PhD Comprehensive Exam | Juju Quartz, Safe Data-Driven Control of Unknown Non-linear Systems with Guarantees

Wednesday, January 15, 2025 10:00 am - 11:00 am EST (GMT -05:00)

Location

MC 6460

Candidate

Juju Quartz | Applied Mathematics, University of Waterloo

Title

Safe Data-Driven Control of Unknown Non-linear Systems with Guarantees

Abstract

Learning for the control of high-dimensional nonlinear dynamical systems remains a challenging task. Classical methods suffer from the well-known curse of dimensionality and do not scale well into the high-dimensional regime. Fortunately, recent advances in machine learning techniques have emerged to address these issues. In this talk, I will present how data-driven approaches can be employed for stabilization and safety tasks.
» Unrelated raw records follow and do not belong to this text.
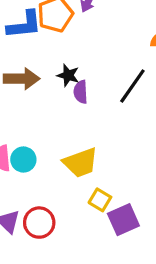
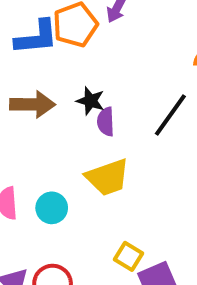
cyan circle: (23, 159) -> (52, 208), moved
yellow trapezoid: (81, 163) -> (108, 177), moved

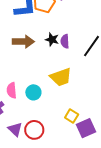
purple semicircle: (106, 122) -> (65, 41), moved

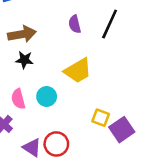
black star: (52, 39) -> (24, 60), moved

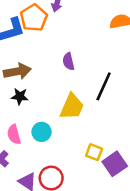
black line: (110, 24) -> (104, 86), moved
yellow trapezoid: (78, 71) -> (72, 107), turned -36

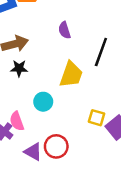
pink semicircle: (14, 134) -> (17, 121), moved

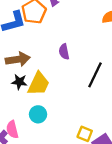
yellow trapezoid: (71, 74) -> (39, 84), moved

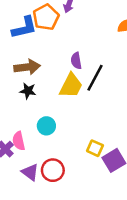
black line: (95, 75) -> (95, 78), moved
yellow trapezoid: (39, 84) -> (71, 86), moved

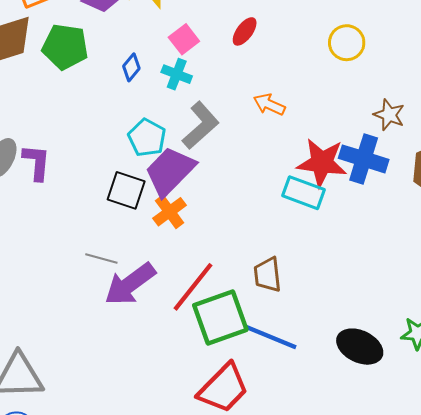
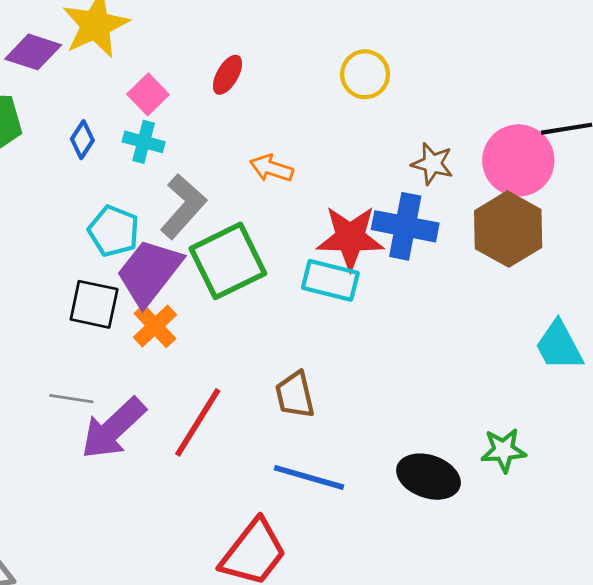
green square: (220, 317) -> (228, 261), moved

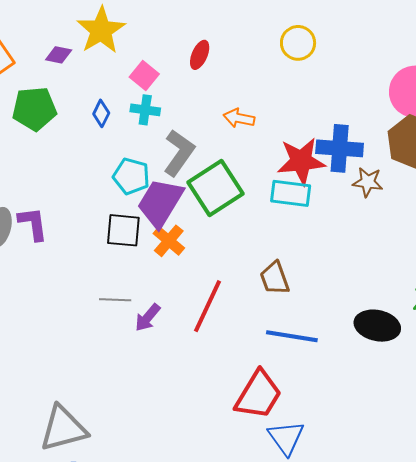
purple diamond: (33, 52) -> (59, 55), size x0.7
brown star: (432, 164) -> (368, 182), moved
purple arrow: (113, 428) -> (148, 318), size x0.6

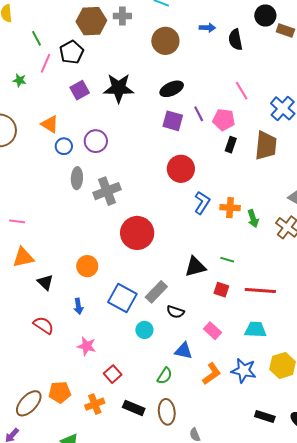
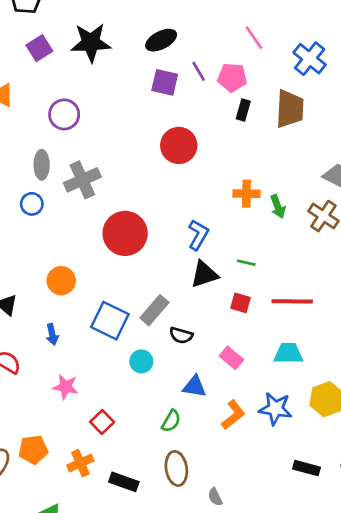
blue circle: (64, 146) -> (32, 204), moved
blue L-shape: (202, 203) -> (198, 235), moved
black rectangle: (134, 408) -> (124, 482), moved

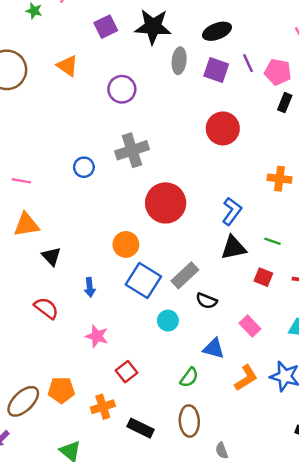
gray ellipse: (42, 165) -> (179, 61), moved
orange circle: (61, 281) -> (126, 244), moved

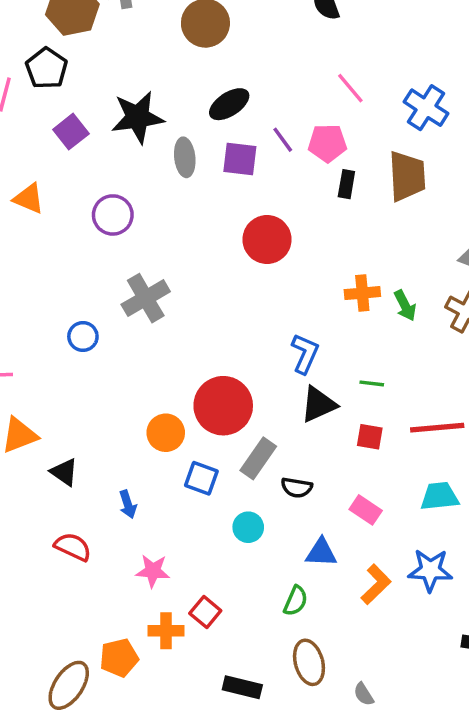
red circle: (166, 203) -> (223, 406), moved
blue square: (143, 281) -> (201, 478), size x0.7
orange cross: (103, 407) -> (166, 631), moved, turned 30

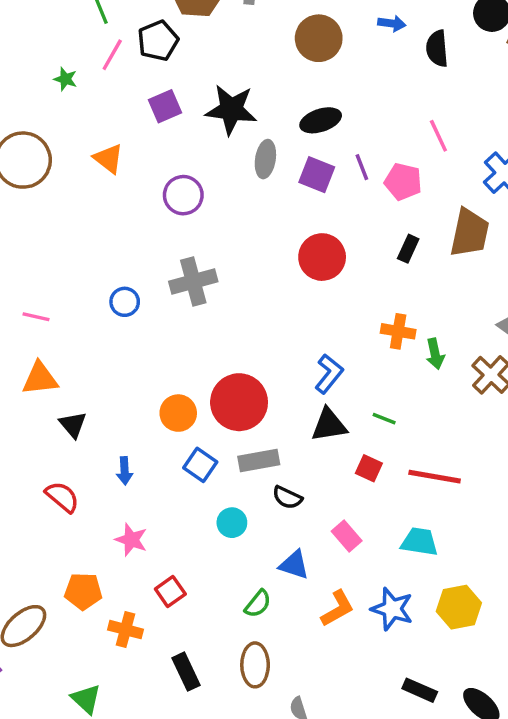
black rectangle: (346, 184) -> (408, 249), moved
gray rectangle: (258, 458) -> (259, 460), turned 30
orange cross: (166, 631) -> (125, 630), moved
orange pentagon: (119, 658) -> (83, 591), moved
black rectangle: (242, 687) -> (186, 672), turned 36

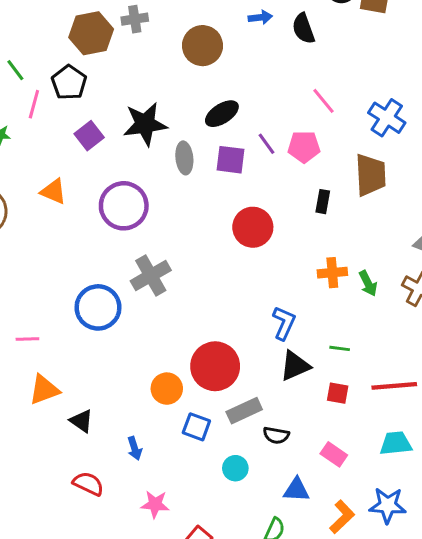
purple circle: (183, 195) -> (124, 206), size x1.4
blue circle: (125, 302) -> (98, 307), size x1.8

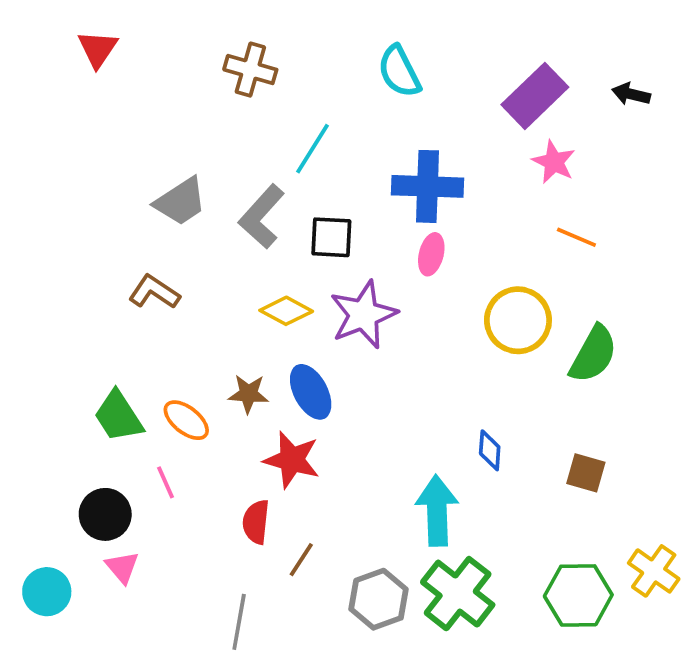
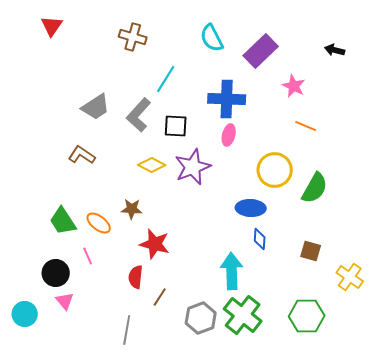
purple rectangle: (535, 96) -> (261, 51), moved
blue ellipse: (311, 392) -> (251, 208), moved, turned -60
yellow cross: (654, 571) -> (350, 277), moved

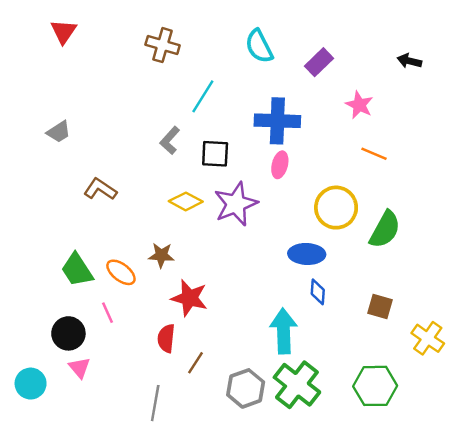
purple rectangle: (261, 51) -> (319, 62), size x0.7
gray trapezoid: (96, 107) -> (59, 132), moved, size x0.7
gray L-shape: (139, 115) -> (170, 140), size x0.7

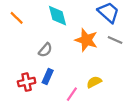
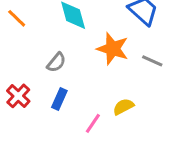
gray line: (115, 40) -> (152, 61), moved
red cross: (27, 82) -> (18, 96), moved, turned -35

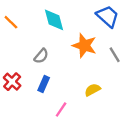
gray line: (152, 61) -> (115, 55), turned 35
pink line: (93, 123) -> (61, 110), moved

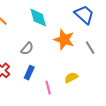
pink line: (61, 110) -> (48, 88), moved, turned -48

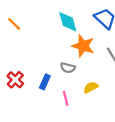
cyan diamond: (38, 18) -> (68, 22), moved
gray semicircle: (27, 49) -> (68, 68), moved, turned 64

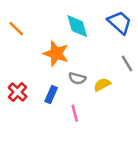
orange star: (83, 46) -> (56, 53), moved
yellow semicircle: (91, 87) -> (102, 85), moved

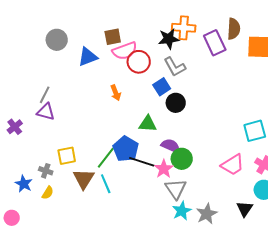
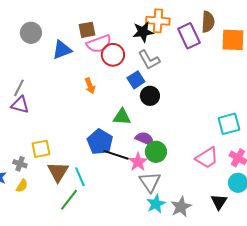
green line: (106, 158) -> (69, 200), moved

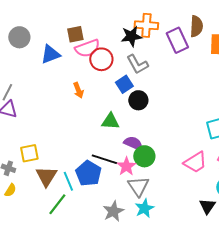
blue pentagon: (100, 142) -> (88, 173), moved
gray star: (181, 207) -> (113, 211), moved

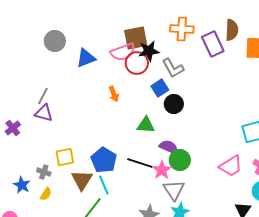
brown square: (75, 34) -> (136, 38), moved, size x1.4
black star: (131, 36) -> (149, 51), moved
blue pentagon: (88, 173) -> (104, 160), moved

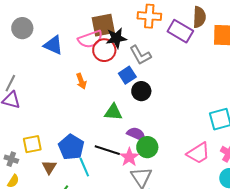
purple rectangle: (213, 44) -> (180, 31), turned -35
blue triangle: (86, 58) -> (53, 45), turned 45
brown triangle: (82, 180) -> (49, 167), size x0.7
cyan line: (104, 185) -> (84, 167), moved

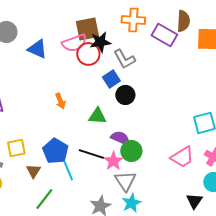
orange arrow: (81, 81) -> (60, 101), moved

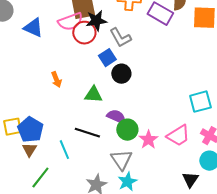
blue pentagon: (55, 151) -> (30, 130), moved
pink star: (113, 161) -> (148, 140), moved

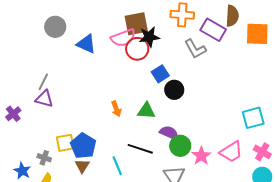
gray L-shape: (120, 38) -> (195, 49), moved
orange arrow: (56, 80) -> (116, 109), moved

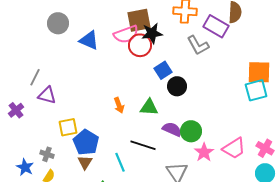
orange square: (257, 34) -> (259, 72), moved
gray line: (43, 82) -> (35, 77), moved
cyan square: (253, 118) -> (256, 90), moved
yellow square: (65, 143) -> (68, 127), moved
green circle: (180, 146) -> (191, 131), moved

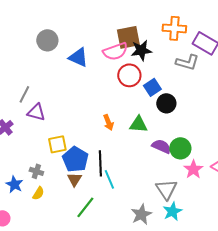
red circle: (140, 45) -> (129, 75), moved
gray L-shape: (198, 45) -> (187, 62), turned -45
black line: (143, 145) -> (100, 163), moved, turned 70

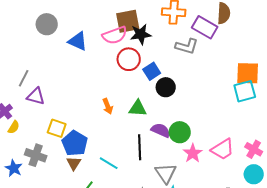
yellow square: (57, 144) -> (57, 128), turned 30
black line: (100, 163) -> (140, 147), moved
gray cross: (36, 171) -> (36, 155), size x1.5
cyan line: (109, 179) -> (109, 163), turned -36
yellow semicircle: (38, 193) -> (14, 127), moved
I will discuss three distinct methods for tackling stabilization and safety. The first method utilizes reinforcement learning to train a controller that stabilizes a nonlinear dynamical system. I propose a reinforcement learning algorithm that achieves stabilization by learning a local linear representation of the system dynamics. The core component of the algorithm is integrating the learned gain matrix directly into the neural policy. I then provide rigorous convergence guarantees for when the neural policy converges to an asymptotically stabilizing controller. The second method presents an optimization-based approach for safe reach-avoid-stay tasks. This method efficiently computes Bezier curves that satisfy signal temporal logic (STL) specifications with piecewise time-varying robustness. The time-varying robustness is less conservative than the real-valued robustness, enabling more effective tracking in practical applications. Finally, I will discuss a theoretical result that provides conditions under which control barrier functions and control Lyapunov functions can be combined into a single control Lyapunov barrier function. The control Lyapunov barrier function can simultaneously certify both the asymptotic stability and forward invariance of a safe set. This result has practical implications, as it simplifies the learning of a single function that certifies both stability and safety in control tasks.